Teacher Fran might be the reliable and stable head of the family, even representative of the old guard, yet it is Harriet who truly embodies the sisters' “dusty old hopeful leftism.” Harriet forms an unlikely friendship with Pilar, and the two spend mornings swimming together. While Pilar seems preoccupied and serious, aninterloper in the carefully calibrated family dynamic, she brusquely asks about Harriet’s old life as an activist for various causes. Roland is quick to remind his sisters of the shadow of Pilar’s
uncle’s politics and how it has hung over her family for a generation.

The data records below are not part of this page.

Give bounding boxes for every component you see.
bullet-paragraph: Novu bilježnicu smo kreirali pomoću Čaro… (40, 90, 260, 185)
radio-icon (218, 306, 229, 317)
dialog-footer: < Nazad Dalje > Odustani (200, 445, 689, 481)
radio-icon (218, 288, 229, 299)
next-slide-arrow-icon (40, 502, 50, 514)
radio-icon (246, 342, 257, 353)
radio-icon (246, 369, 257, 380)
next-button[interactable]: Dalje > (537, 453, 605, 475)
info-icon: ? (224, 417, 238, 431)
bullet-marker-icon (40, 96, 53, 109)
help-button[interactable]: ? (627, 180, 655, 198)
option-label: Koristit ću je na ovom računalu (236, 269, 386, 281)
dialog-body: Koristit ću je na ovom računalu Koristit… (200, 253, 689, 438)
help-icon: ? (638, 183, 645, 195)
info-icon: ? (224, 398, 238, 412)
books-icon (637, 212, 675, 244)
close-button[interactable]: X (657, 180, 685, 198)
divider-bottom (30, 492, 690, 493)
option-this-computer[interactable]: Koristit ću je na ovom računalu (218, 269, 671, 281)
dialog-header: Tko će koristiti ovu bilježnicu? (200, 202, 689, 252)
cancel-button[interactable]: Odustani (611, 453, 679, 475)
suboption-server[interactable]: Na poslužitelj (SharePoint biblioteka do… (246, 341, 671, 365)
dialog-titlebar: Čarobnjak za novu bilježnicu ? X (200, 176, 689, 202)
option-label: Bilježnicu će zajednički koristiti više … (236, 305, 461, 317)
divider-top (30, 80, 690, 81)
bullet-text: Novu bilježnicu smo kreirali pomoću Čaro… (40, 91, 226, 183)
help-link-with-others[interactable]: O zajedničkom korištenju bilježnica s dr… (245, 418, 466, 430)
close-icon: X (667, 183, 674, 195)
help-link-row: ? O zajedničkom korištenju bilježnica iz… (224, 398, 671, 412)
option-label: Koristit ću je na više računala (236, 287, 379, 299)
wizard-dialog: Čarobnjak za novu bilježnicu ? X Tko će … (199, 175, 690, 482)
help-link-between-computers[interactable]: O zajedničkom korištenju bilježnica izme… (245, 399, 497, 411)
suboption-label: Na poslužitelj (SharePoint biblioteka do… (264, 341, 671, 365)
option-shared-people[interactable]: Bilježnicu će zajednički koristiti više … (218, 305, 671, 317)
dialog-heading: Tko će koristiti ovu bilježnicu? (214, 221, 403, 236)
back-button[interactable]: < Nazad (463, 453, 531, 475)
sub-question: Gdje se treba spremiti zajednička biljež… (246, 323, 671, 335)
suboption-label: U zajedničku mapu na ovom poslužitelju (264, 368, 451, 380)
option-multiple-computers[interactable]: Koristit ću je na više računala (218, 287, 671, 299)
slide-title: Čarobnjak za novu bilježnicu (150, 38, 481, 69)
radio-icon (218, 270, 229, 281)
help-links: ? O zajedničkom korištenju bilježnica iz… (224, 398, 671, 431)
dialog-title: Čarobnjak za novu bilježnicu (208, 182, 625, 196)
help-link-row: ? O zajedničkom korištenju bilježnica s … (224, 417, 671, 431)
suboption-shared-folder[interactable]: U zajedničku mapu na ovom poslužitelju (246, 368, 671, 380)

The past makes its expected mark on this bucolic landscape. Back in 1969, Jill’s first passionate encounter with an old school friend adds complicity to her choice to either stay living at Kington with her mother, Sophy (whose doubts about her son-in-law mostly go unspoken), or to return to Tom in London. Tired of old opinions and indignation, rebellious Jill encapsulates the core of the novel. Hadley traces the muffling effect of Jill back in her family home as well as her three babies, “still plump and shapely,” and a life that she hopes will “be exultant with self sufficiency.” Part of Jill’s dilemma is that she dreams of somewhere on the edge of a social life, where she can be free from Tom in an environment that is not “cluttered with falsity.”
The novel shows the inevitable cracks of time, of children inexorably separating and adults being drawn together through attraction and loneliness. While Alice explores what is missing from her life, Harriet misjudges Pilar, causing her to suffer a terrible betrayal. Mixed among their grandmother’s letters
are a number of slips of tissue paper wrapped round locks of blonde baby hair--perhaps another key to the past and the choices that Jill and Sophy made. The drama of the novel comes from this juxtaposition of lives, child and adult, from the present and the past. Jill’s past provides an education and a window into how different the contemporary characters look and act when filtered through the lens of age and experience.
There are no false notes, no stumbles in the rare moments of tenderness. The novel is brave and bold, reflecting a gorgeous landscape of densely packed woods carefully gathering in darkness,
and a landscape pattern “as simplified as a child’s jigsaw puzzle.” As light appears on the fields “like gauze” and the huge evening sky wheels overhead “a livid electric blue,” Hadley's characters face some difficult choices and the burden of secrets, ultimately proving their mettle and resiliency.